Pearce and High v John P Baxter and Mrs A S Baxter [1999] BLR 101 (CA)

The Baxters employed Pearce and High on MW80 to carry out certain works at their home in Farringdon. Following practical completion, the architect issued interim certificate no. 5, which the employer did not pay. The contractor commenced proceedings in Oxford County Court, claiming payment of that certificate and additional sums. The employer, in its defence and counterclaim, relied on various defects in the work that had been carried out. Although the defects liability period had by that time expired, neither the architect nor the employer had notified the contractor of the defects. The Recorder held that clause 2.5 was a condition precedent to the recovery of damages by the employer, and further stated that it was a condition precedent that the building owner has notified the contractor of patent defects within the defects liability period. The employer appealed and the appeal was allowed. Lord Justice Evans stated that there were no clear express provisions within the contract which prevented the employer from bringing a claim for defective work, regardless of whether notification had been given. He went on to state, however, that the contractor would not be liable for the full cost to the employer of remedying the defects, if the contractor had been effectively denied the right to return and remedy the defects itself.
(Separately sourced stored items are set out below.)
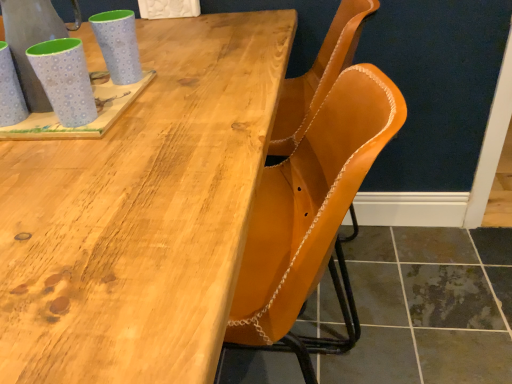 Question: Is matte blue mug at left, acting as the 1th mug starting from the left, smaller than matte blue mug at upper left, marked as the second mug in a left-to-right arrangement?

Choices:
 (A) no
 (B) yes

Answer: (A)

Question: Can you confirm if matte blue mug at left, acting as the 1th mug starting from the left, is taller than matte blue mug at upper left, marked as the second mug in a left-to-right arrangement?

Choices:
 (A) no
 (B) yes

Answer: (B)

Question: Considering the relative sizes of matte blue mug at left, acting as the third mug starting from the right, and matte blue mug at upper left, marked as the second mug in a left-to-right arrangement, in the image provided, is matte blue mug at left, acting as the third mug starting from the right, wider than matte blue mug at upper left, marked as the second mug in a left-to-right arrangement,?

Choices:
 (A) no
 (B) yes

Answer: (B)

Question: Is matte blue mug at left, acting as the third mug starting from the right, oriented towards matte blue mug at upper left, marked as the second mug in a left-to-right arrangement?

Choices:
 (A) no
 (B) yes

Answer: (A)

Question: From a real-world perspective, is matte blue mug at left, acting as the 1th mug starting from the left, on top of matte blue mug at upper left, the 2th mug positioned from the right?

Choices:
 (A) no
 (B) yes

Answer: (B)

Question: Is matte blue mug at left, acting as the 1th mug starting from the left, looking in the opposite direction of matte blue mug at upper left, marked as the second mug in a left-to-right arrangement?

Choices:
 (A) no
 (B) yes

Answer: (A)

Question: Is the position of brushed metal pitcher at upper left more distant than that of matte blue mug at upper left, which ranks as the 1th mug in right-to-left order?

Choices:
 (A) no
 (B) yes

Answer: (A)

Question: From the image's perspective, would you say brushed metal pitcher at upper left is shown under matte blue mug at upper left, which is the 3th mug in left-to-right order?

Choices:
 (A) no
 (B) yes

Answer: (B)

Question: Does brushed metal pitcher at upper left have a larger size compared to matte blue mug at upper left, which ranks as the 1th mug in right-to-left order?

Choices:
 (A) no
 (B) yes

Answer: (B)

Question: From the image's perspective, would you say brushed metal pitcher at upper left is positioned over matte blue mug at upper left, which is the 3th mug in left-to-right order?

Choices:
 (A) yes
 (B) no

Answer: (B)

Question: Can you confirm if brushed metal pitcher at upper left is shorter than matte blue mug at upper left, which ranks as the 1th mug in right-to-left order?

Choices:
 (A) no
 (B) yes

Answer: (A)

Question: Considering the relative sizes of brushed metal pitcher at upper left and matte blue mug at upper left, which ranks as the 1th mug in right-to-left order, in the image provided, is brushed metal pitcher at upper left taller than matte blue mug at upper left, which ranks as the 1th mug in right-to-left order,?

Choices:
 (A) yes
 (B) no

Answer: (A)

Question: From a real-world perspective, is matte blue mug at upper left, marked as the second mug in a left-to-right arrangement, positioned under leather at center based on gravity?

Choices:
 (A) no
 (B) yes

Answer: (A)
5.74 If an instruction to make good defects is issued, the contractor must comply ‘within a reasonable time’ (cl 2.38). Unless causing unacceptable problems, defects that appear during the rectification period are normally left until after the expiration of the period. The power to instruct ends at the time the schedule of defects is issued or 14 days after the end of the rectification period.
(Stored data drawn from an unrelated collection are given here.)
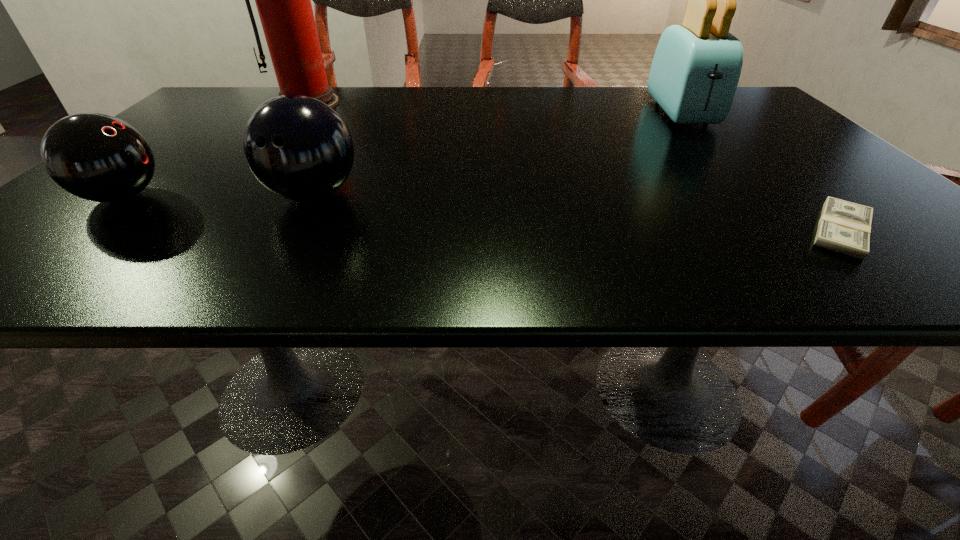 Where is `fire extinguisher`? The width and height of the screenshot is (960, 540). fire extinguisher is located at coordinates (283, 0).

The width and height of the screenshot is (960, 540). In order to click on toaster in this screenshot , I will do `click(696, 68)`.

This screenshot has width=960, height=540. I want to click on the right bowling ball, so click(299, 148).

Identify the location of the second shortest object. The image size is (960, 540). (97, 157).

Find the location of a particular element. the leftmost object is located at coordinates click(97, 157).

This screenshot has width=960, height=540. In order to click on dollar in this screenshot , I will do `click(844, 227)`.

Find the location of a particular element. free region located at the discharge end of the tallest object is located at coordinates (231, 197).

In order to click on free location located on the side of the toaster with the lever in this screenshot , I will do `click(784, 224)`.

At what (x,y) coordinates should I click in order to perform the action: click on vacant space situated 0.080m on the side of the right bowling ball with the finger holes. Please return your answer as a coordinate pair (x, y). This screenshot has height=540, width=960. Looking at the image, I should click on (282, 250).

This screenshot has width=960, height=540. Find the location of `vacant point located 0.280m on the surface of the second shortest object near the finger holes`. vacant point located 0.280m on the surface of the second shortest object near the finger holes is located at coordinates (317, 197).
5.75 The contract administrator has a duty under clause 2.38.1 to issue a schedule of defects not later than 14 days after the end of the rectification period, the only point where the contract requires the contract administrator to issue such a schedule. The schedule is issued in the form of an instruction, and the contractor is required to rectify the defects within a reasonable time. If the contract administrator, with the agreement of the employer, decides to accept the defective work then this should be clearly shown in the instruction, and under clause 2.38 an appropriate deduction is made from the contract sum (cl 4.14.3). Care should be taken to establish the full extent of the problem before such a course of action is taken, as it is unlikely that the employer would thereafter be able to claim for consequential problems or further remedial work. In particular, if the work was stated to be ‘to approval’ in the contract documents, this will have implications for the final certificate (see paragraphs 7.48–7.51) which should be resolved before the work is accepted.
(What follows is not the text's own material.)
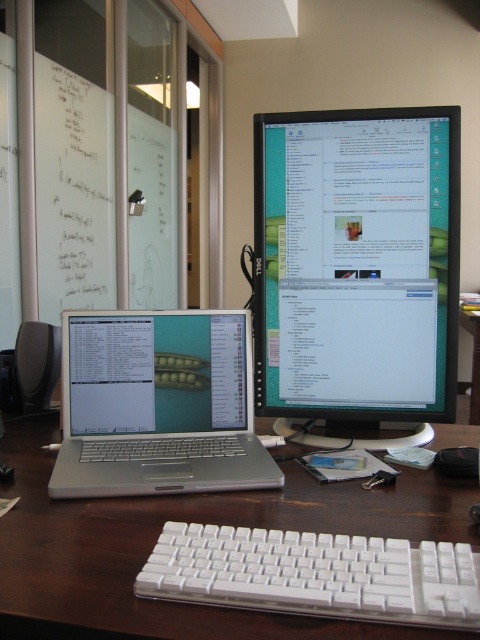 Looking at this image, which of these two, white plastic keyboard at lower center or brown wooden table at center, stands shorter?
5.76 Once satisfied that all the defects have been made good, the contract administrator must issue a certificate to that effect (a ‘Certificate of Making Good’) (cl 2.39). The certificate is one of the preconditions to the issue of the final certificate. The contract does not state what should happen in respect of defects which appear after the issue of the certificate but before the issue of the final certificate. It is, however, clear from clause 2.38 that the contract administrator no longer has the power to instruct that these are made good. It is suggested that in such circumstances there would be two possible courses of action. The first would be to make an agreement with the contractor to rectify the defects before the final certificate is issued. If the contractor refuses to do this, an amount could be deducted from the contract sum to cover the cost of making good the work, but this would involve some risk to the employer. The second and less risky course would be to have the defective work rectified by another contractor, and to deduct the amount paid from the contract sum. This would involve a delay to the issue of the final certificate and would probably be disputed by the contractor.